The Cross, the Switchblade, and the Man Who Believed

Gary Wilkerson, with R. S. B. Sawyer (Zondervan)

Wilkerson, the great 20th-century evangelist, made a habit of ministering to society’s outcasts: drug addicts, gang members, and other down-and-outers populating New York City’s meanest streets. As his son Gary explains in this biography-cum-memoir, he followed “lines of human desperation leading him to the world’s most needy areas.” Wilkerson, who founded Times Square Church and drug recovery ministry Teen Challenge, died three years ago in an auto accident. Gary, who inherited his father’s missions organization, World Challenge, recounts episodes from the evangelist’s life as well as the doubts that plagued him.

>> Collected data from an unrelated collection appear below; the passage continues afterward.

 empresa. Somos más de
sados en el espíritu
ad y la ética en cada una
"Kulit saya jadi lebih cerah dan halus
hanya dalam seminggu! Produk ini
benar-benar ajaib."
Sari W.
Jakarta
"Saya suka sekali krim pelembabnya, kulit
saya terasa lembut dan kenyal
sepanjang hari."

The Pastor’s Kid: Finding Your Own Faith and Identity

Barnabas Piper (David C. Cook)

Being a pastor’s kid (PK) can be tricky. You face a scrutiny unknown to many of your peers, complete with heightened expectations of devout faithfulness and holy living. Sometimes there’s subtle pressure to follow in your father’s footsteps. And that’s the case even when the pastor isn’t a household name. Piper (his famous father, John, writes the foreword) grapples with both the challenges and rewards, drawing on his own experience. “The life of a PK,” he writes, “is complex, occasionally messy, often frustrating, and sometimes downright maddening. It can be a curse and a bane. But being a PK can also be a profound blessing and provide wonderful grounding for a godly life.”

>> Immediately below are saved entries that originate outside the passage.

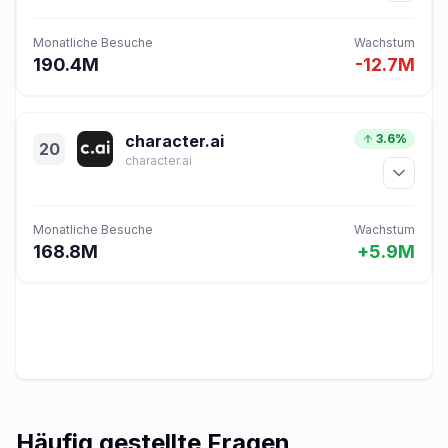
Monatliche Besuche
Wachstum
190.4M
-12.7M
character.ai
3.6%
20
character.ai
Monatliche Besuche
Wachstum
168.8M
+5.9M
Häufig gestellte Fragen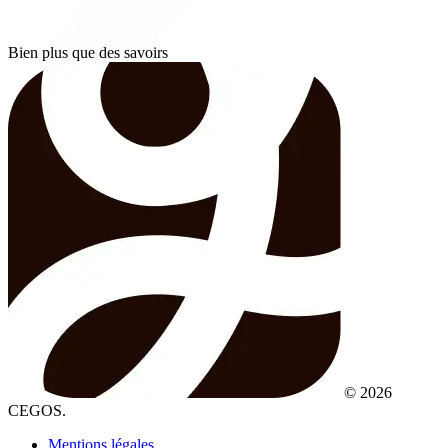
Bien plus que des savoirs
© 2026
CEGOS.
Mentions légales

The Relational Soul: Moving from False Self to Deep Connection

Richard Plass and James Cofield (InterVarsity Press)

We all experience loneliness. Some of us spend entire lifetimes craving companionship. Plass (founder of CrossPoint Ministry) and Cofield (a spiritual director) argue that our loneliness testifies to something fundamental about human nature. “We were born,” they write, “with a relentless longing to participate in the lives of others. Fundamentally, we are relational souls. We cannot not be relational.” Blending biblical and psychological insight, Plass and Cofield offer guidance on building (or rebuilding) our relational capacities, while sharing the good news that we worship an inherently relational God.

The Paradox of Generosity: Giving We Receive, Grasping We Lose

Christian Smith and Hilary Davidson (Oxford University Press)

“’Tis better to give then to receive.” The old proverb has an empirical foundation, as Smith (a Notre Dame sociologist) and Davidson (a doctoral candidate there) demonstrate in The Paradox of Generosity. That giving freely of one’s time and treasure redounds to giver’s benefit is “not only a philosophical or religious teaching,” they claim, but also “a sociological fact.” The book, based on Smith’s five-year Science of Generosity Initiative, marshals evidence that “the more generous Americans are, the more happiness, health, and purpose in life they enjoy.”

A Brief Theology of Sport

Lincoln Harvey (Cascade Books)

Many Christians have a complicated relationship with sports. Like so many Americans, we root for our favorite teams and enjoy playing the games themselves. But many critics worry that sports can glorify brutality and ultra-competitiveness while fostering idolatrous attachments to celebrity superstars. Harvey, a theologian teaching in London, takes the middle road, arguing that “neither blind celebration nor debilitating suspicion is the right approach.” A Brief Theology of Sport explores how the church has understood sports throughout history and ruminates on their role in God’s creative purposes.